NIC/CSL TRANSCRIPTIONAL ACTIVITY IS REGULATED BY THE MEK/ERK PATHWAY IN HUMAN PANCREATIC CANCER CELLS

Abstract

Background: Notch are transmembrane receptors which, upon ligand binding, are cleaved thus releasing a Notch intracellular domain (NIC). NIC then translocates into the nucleus where it binds the DNA-binding protein CSL to induce expression of target genes. The Notch pathway is normally inactive in the adult pancreas. However, recent findings revealed that this pathway is reactivated during pancreatic carcinogenesis. The mechanisms by which Notch activity is regulated are still unknown. Aim: To investigate the role of the Mek/Erk pathway in Notch activity regulation. Methods: The MIA PaCa-2 human pancreatic cancer cell line was used. The specific Mek inhibitor U0126 was used while the phorbol-ester PMA was used to stimulate the Mek/Erk pathway. NIC/CSL transcriptional activity was measured by luciferase assays using the CSL-luciferase reporter gene. Overexpression of Notch1 and NIC cDNAs were used to up-regulate NIC/CSL transcriptional activity.
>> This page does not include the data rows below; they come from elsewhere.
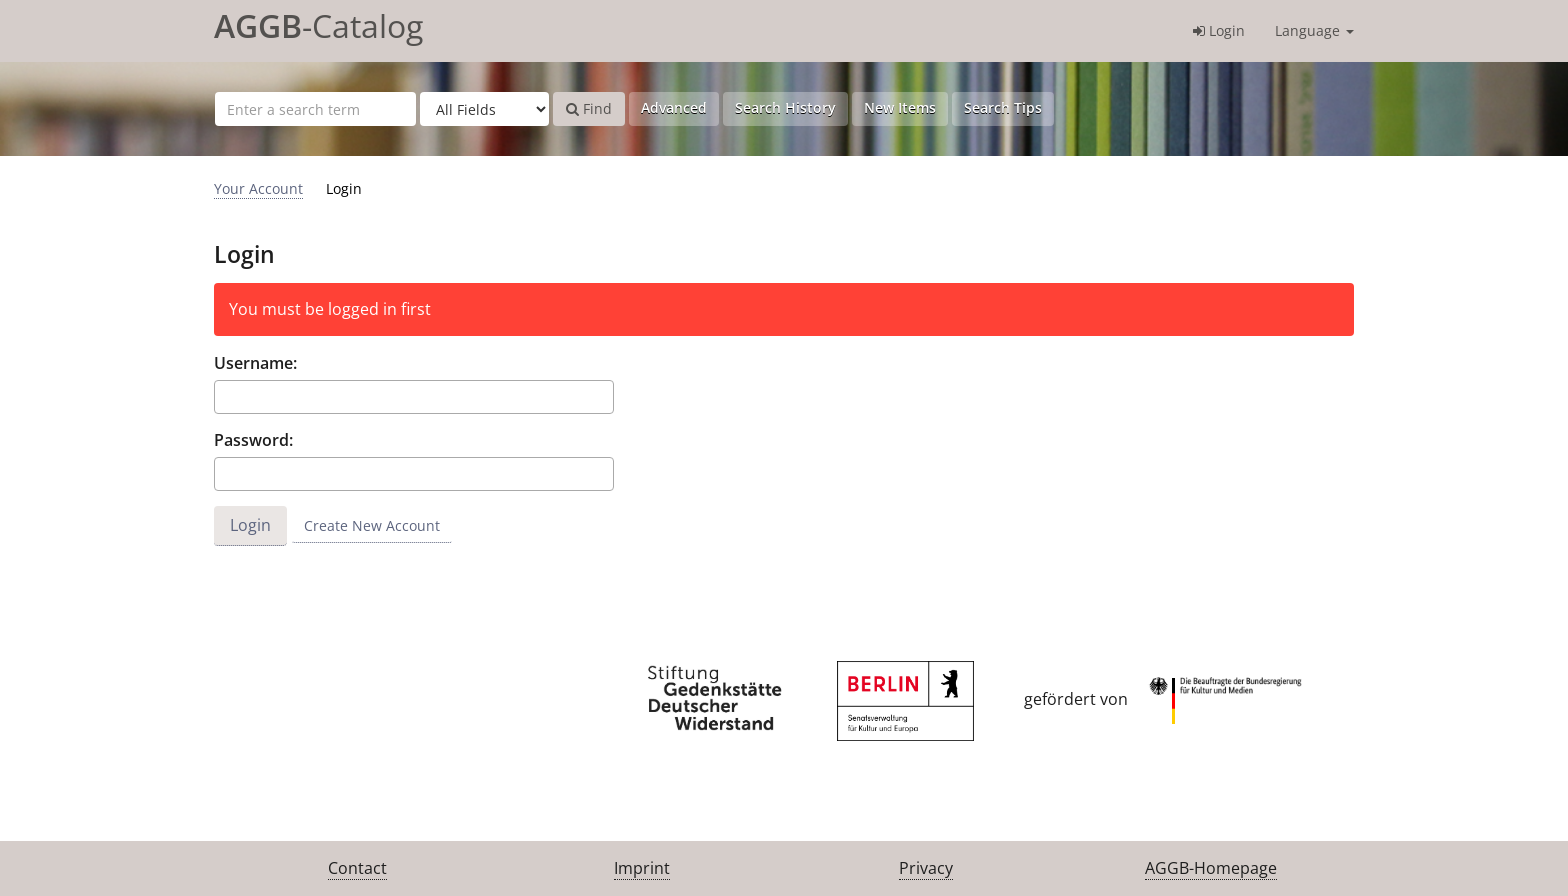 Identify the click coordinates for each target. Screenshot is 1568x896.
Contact (357, 868)
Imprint (642, 868)
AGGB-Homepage (1211, 868)
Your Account (258, 188)
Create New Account (372, 525)
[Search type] (484, 109)
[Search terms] (315, 109)
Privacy (926, 868)
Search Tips (1003, 107)
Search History (785, 107)
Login (1219, 30)
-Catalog (318, 25)
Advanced (674, 107)
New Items (900, 107)
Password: (253, 440)
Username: (255, 363)
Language (1314, 30)
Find (589, 108) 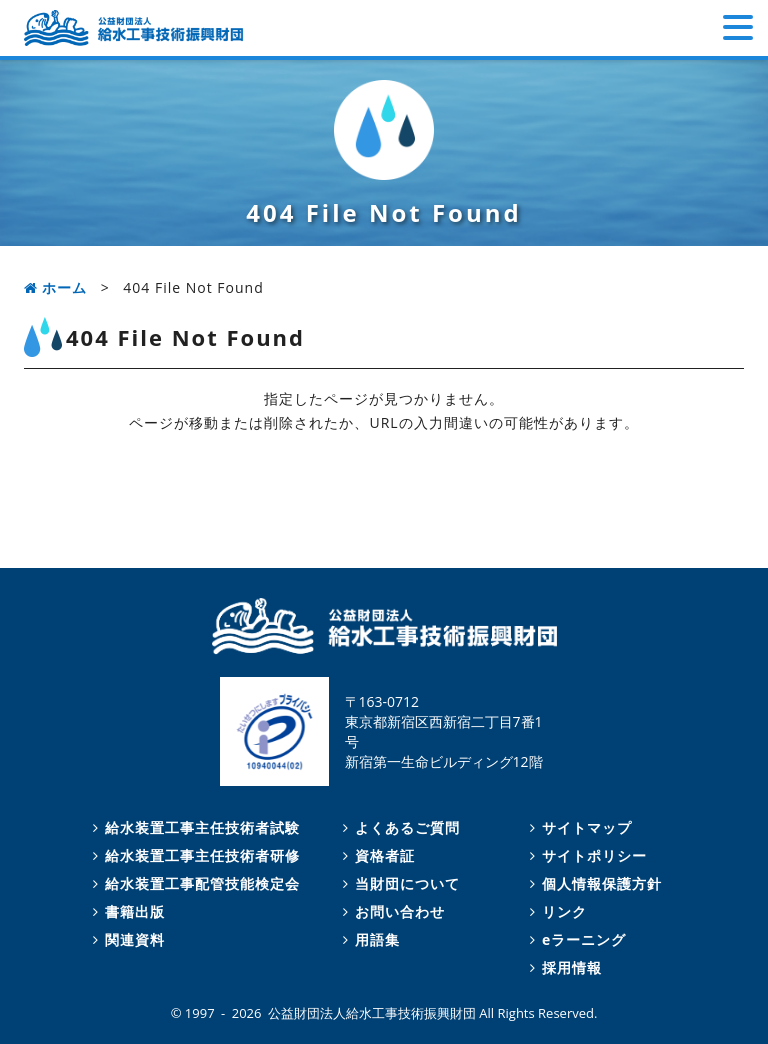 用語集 (368, 939)
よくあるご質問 (398, 827)
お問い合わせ (391, 911)
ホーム (55, 287)
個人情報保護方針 (593, 883)
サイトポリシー (585, 855)
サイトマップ (578, 827)
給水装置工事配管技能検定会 (193, 883)
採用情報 (563, 967)
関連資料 (126, 939)
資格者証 (376, 855)
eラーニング (575, 939)
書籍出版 (126, 911)
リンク (555, 911)
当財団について (398, 883)
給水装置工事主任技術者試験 (193, 827)
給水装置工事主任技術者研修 (193, 855) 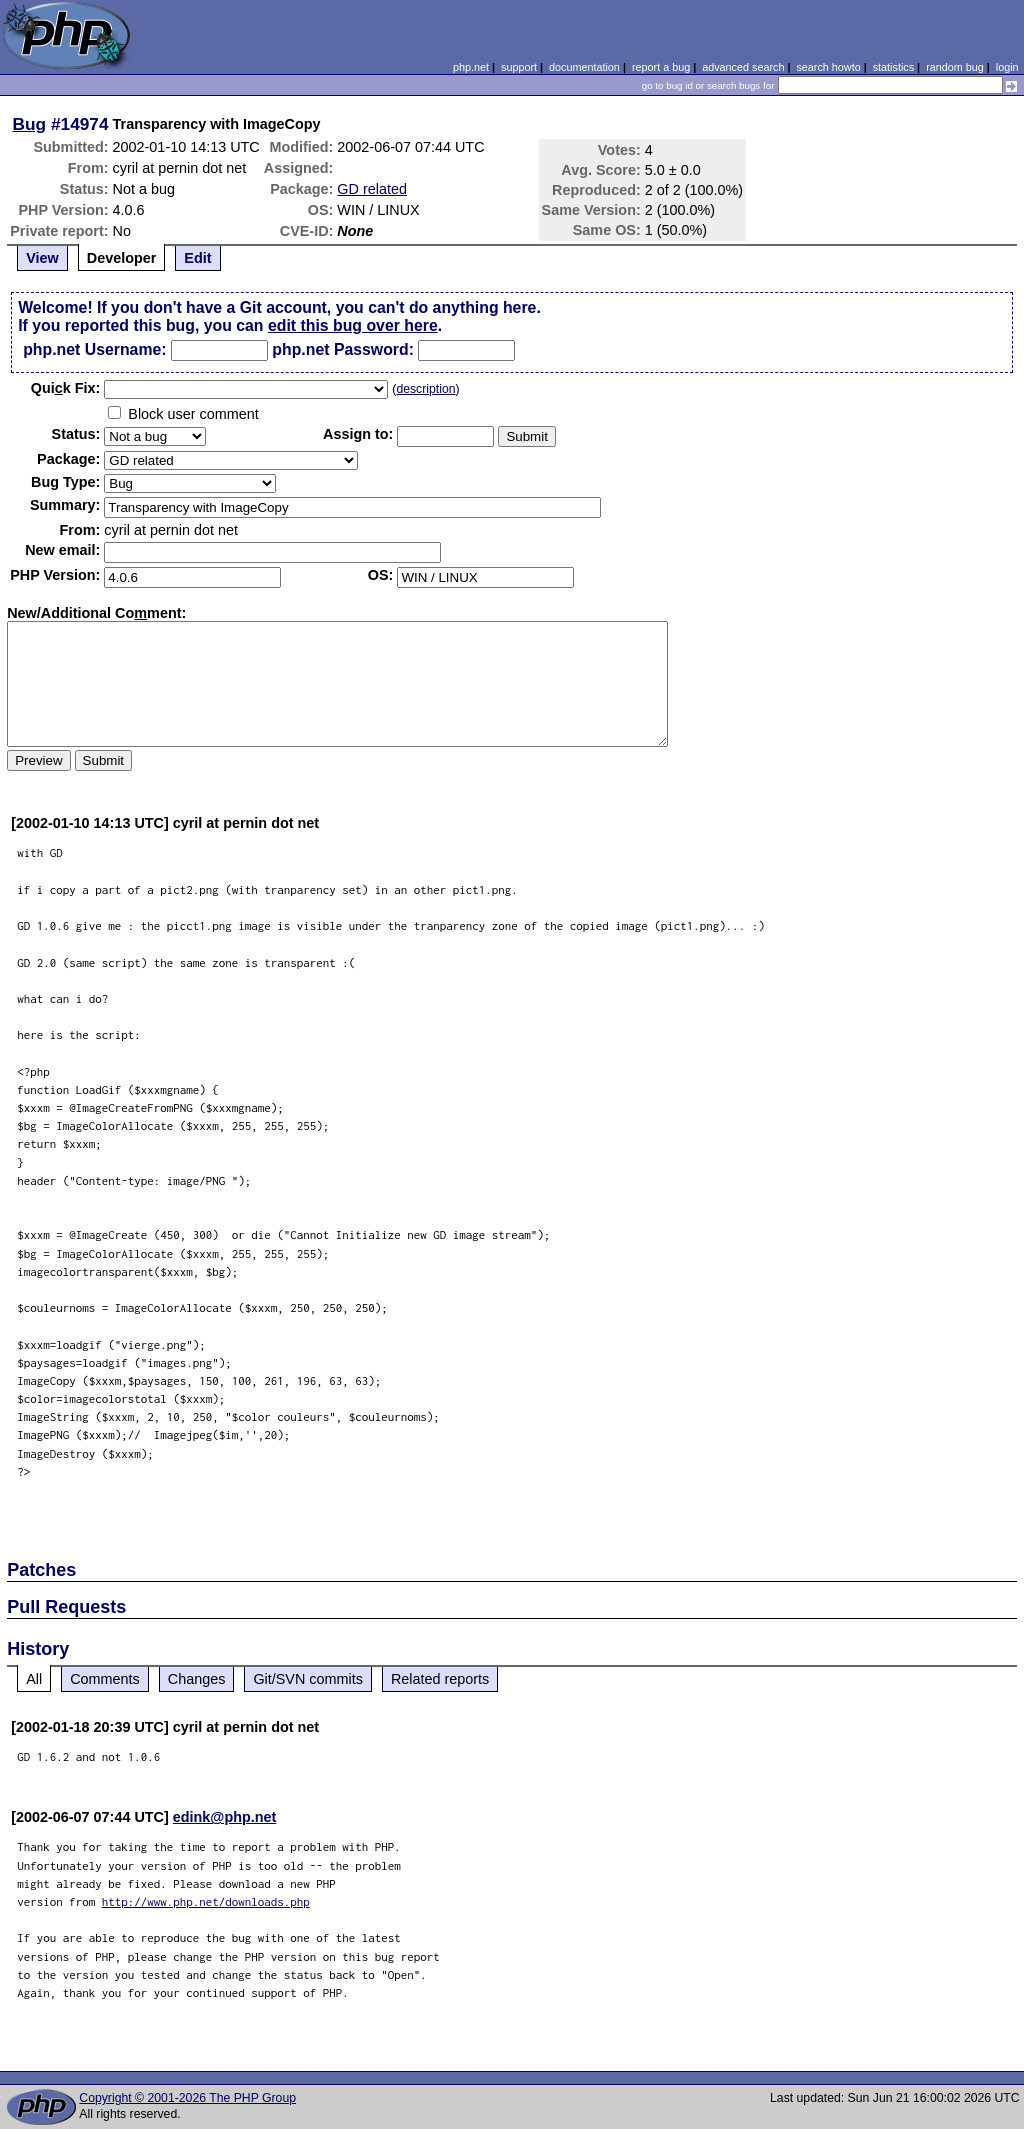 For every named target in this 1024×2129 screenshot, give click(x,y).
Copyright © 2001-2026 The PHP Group (187, 2098)
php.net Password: (343, 349)
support (519, 67)
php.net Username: (94, 349)
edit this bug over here (353, 325)
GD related (372, 189)
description (425, 389)
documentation (584, 67)
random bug (955, 67)
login (1007, 67)
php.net (471, 67)
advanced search (743, 67)
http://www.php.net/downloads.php (206, 1901)
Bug (30, 124)
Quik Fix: (66, 388)
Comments (105, 1679)
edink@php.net (225, 1817)
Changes (197, 1679)
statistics (893, 67)
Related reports (440, 1679)
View (42, 258)
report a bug (661, 67)
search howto (828, 67)
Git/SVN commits (308, 1679)
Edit (197, 258)
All (34, 1679) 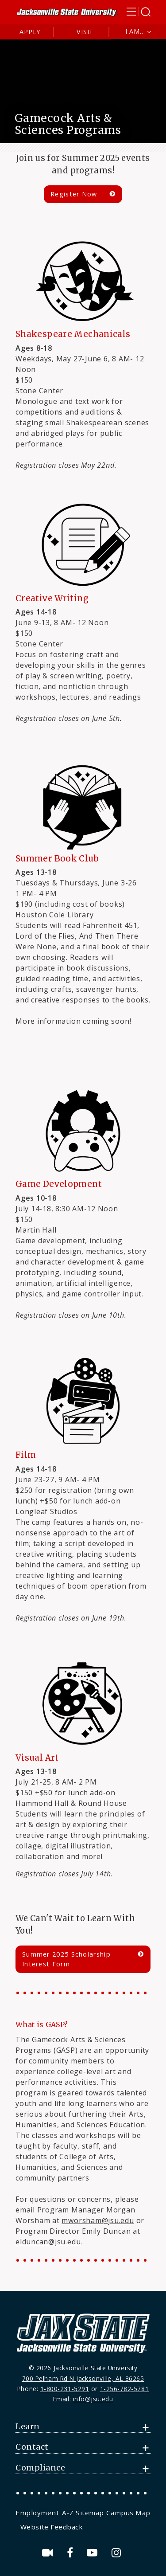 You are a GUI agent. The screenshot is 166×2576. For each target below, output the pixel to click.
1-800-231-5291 (64, 2388)
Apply (29, 31)
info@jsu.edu (93, 2399)
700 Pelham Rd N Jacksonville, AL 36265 (83, 2378)
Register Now (73, 194)
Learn (27, 2426)
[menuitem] (38, 2512)
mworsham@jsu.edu (98, 2220)
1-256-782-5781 (124, 2388)
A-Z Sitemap (83, 2512)
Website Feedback (51, 2526)
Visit (85, 31)
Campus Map (128, 2512)
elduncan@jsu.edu (48, 2242)
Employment (37, 2512)
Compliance (40, 2468)
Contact (32, 2447)
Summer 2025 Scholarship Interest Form (66, 1959) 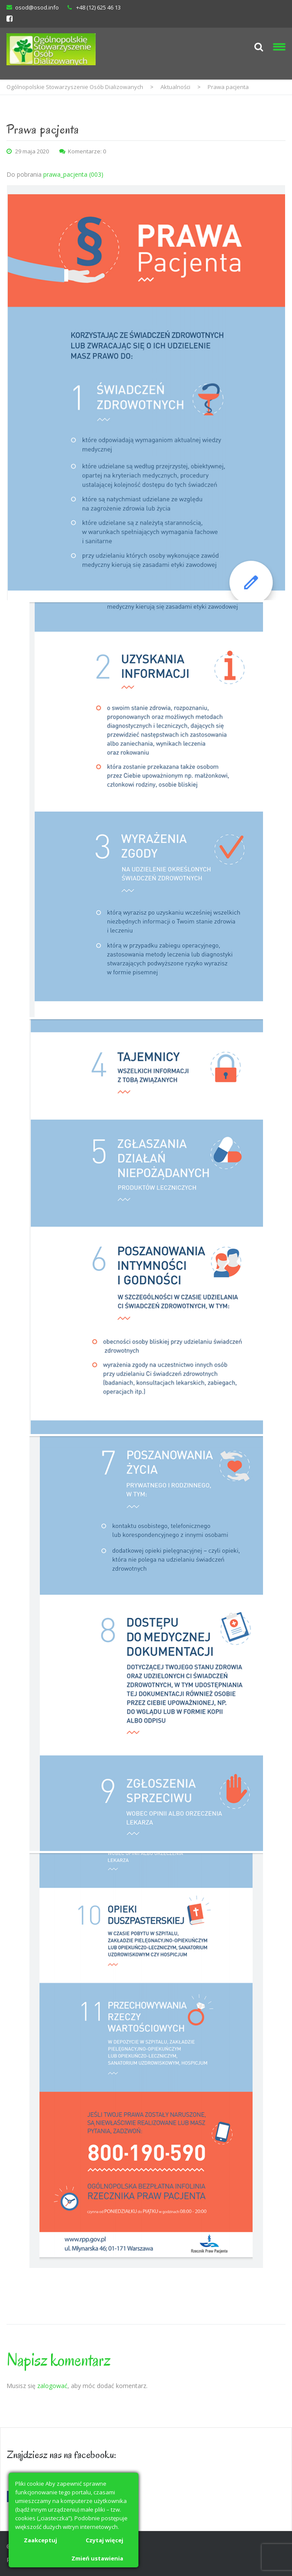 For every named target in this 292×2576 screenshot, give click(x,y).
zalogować (52, 2386)
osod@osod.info (37, 7)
Results: 1-Inhibition of the Mek/Erk pathway down-regulated equally (by 50%) the basal and the Notch- and NIC-induced NIC/CSL transcriptional activity. 2-Conversely, strong and sustained activation of the Mek/Erk pathway by PMA increased by 3-fold the basal and Notch- and NIC-induced NIC/CSL transcriptional activity, 3-an effect that was completely blocked by addition of U0126. 4-No modulation in NIC expression was observed following U0126 or PMA treatment. Conclusion: Taking together, these results suggest that the Mek/Erk pathway can directly affects NIC/CSL transcriptional activity independently of an impact on NIC expression.